Several weeks ago, I posted 5 things I liked about my 922. Now I have 5 additional 922 'likes' to mention. It is part of the routine to list problems in a forum like this, but this is intended as a 'balance' to appreciate the real gems that the 922 has. I am not saying these are exclusive to the 922. Some things are, but I just wanted to list things I appreciate about it.


*6. PIP Picture-in-Picture*
I love it. Not only PIP, but a choice of 2 sizes, and 9 different positions or side-by-side. This does require Solo mode (or what I call "mirror" mode to TV2,) but that's what I prefer anyway, as I said in Like #4. Not only that, but the PIP Swap is extremely fast, and Swap also works as a toggle between TV1 and TV2 tuners, even when PIP isn't on - again, extremely fast back-and-forth.

*7. EHD External Hard Drive*
Not only an extremely easy USB install, but with inexpensive 1TB drives out there, it was a no-brainer to immediately add this capability to my 922. Unlike the competition, I don't lose access to the recordings on my internal hard drive, but get to add the new drive as additional space, and can transfer programs back and forth between the two. This makes a good secure situation for my most important recordings. I have similar grouping and picture-icon functions on the EHD, and I can select the drive from a drop-down menu, even from a TV2 upstairs location (on Solo-mirror mode.)

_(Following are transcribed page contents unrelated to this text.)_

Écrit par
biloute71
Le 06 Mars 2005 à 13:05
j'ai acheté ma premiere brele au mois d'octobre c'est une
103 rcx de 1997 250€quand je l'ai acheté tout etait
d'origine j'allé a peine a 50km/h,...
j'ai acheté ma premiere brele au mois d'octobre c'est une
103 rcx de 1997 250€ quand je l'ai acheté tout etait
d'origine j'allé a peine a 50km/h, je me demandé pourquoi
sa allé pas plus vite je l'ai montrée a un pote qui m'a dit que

*8. Slinging with Dish Remote Access. *
Those who follow any 922 forum know of many reported issues with Dish Online. Yes, it is a 'work in progress.' But with Dish Remote Access, I do get great HD slinging to my home computer on my LAN, and when I was recently at an airport and hotel far away, was able to successfully access some live channels and some DVR content from my 922. People at the airport were wondering how I managed to get the live 16x9 news channel feed I was watching on my laptop.

*9. Dish Online. *
Yes even Dish Online. It's been a beta-phase item that I see has lots of potential. I do like the idea of consolidating online content from other providers like Hulu, along with unlocking channel VOD content from my channel list. I wasn't sure about it at first, but I like it quite a bit, and have used the Networks section to catch up on a few things I missed recording. On the way back home, I was delayed at an airport recently, and watched a Network VOD preview of a cool new BBCA series in HD on my laptop. Again - people nearby - wondering how I was doing that. Admittedly, there is still work to be done with the DVR slinging with Dish Online - but I expect the problems will dissipate, and the 'beta' will go to 'better'.

*10. Extra little touches...*
The translucent display banners, the multiple-choice screen that pops after the stop button is pressed on playback, feeding the TV2 signal with analog Info and CC1 that the second TV can pick up, and audio-beep-location of missing remotes. There are many nice things, and yes, I sneaked a couple extra things into #10.

I have combined these 5 items to the original 5, plus a section for *"Why Positive?"* on a PDF - just click on the attachment below.

View attachment 18247


----------



## Ray [email protected] Network (Dec 28, 2010)

Gary, 

I have forwarded your comments to our engineers from the other site. Thanks for your suggestions.


----------



## P Smith (Jul 25, 2002)

Would be nice to have unbundled Sling features. And use it without getting that server, especially when Internet connection is not avail.


----------



## garygaryj (Dec 28, 2007)

P Smith said:


> Would be nice to have unbundled Sling features. And use it without getting that server, especially when Internet connection is not avail.


Agreed. I do think it would be very nice to have a client that can get the HD slinging directly from the box, such as on one's own house network, or want to go directly from afar. There might be a reason why not, but I am not sure what it would be. The Sling info looks like it contains logon info for direct client access. And this would be an example of what I feel we could ask for with a positive relationship with the engineering team.


----------



## P Smith (Jul 25, 2002)

Nope, it's not required. If you have old (v1.4 ?) Sling client - try it, it doesn't need the Internet server.


----------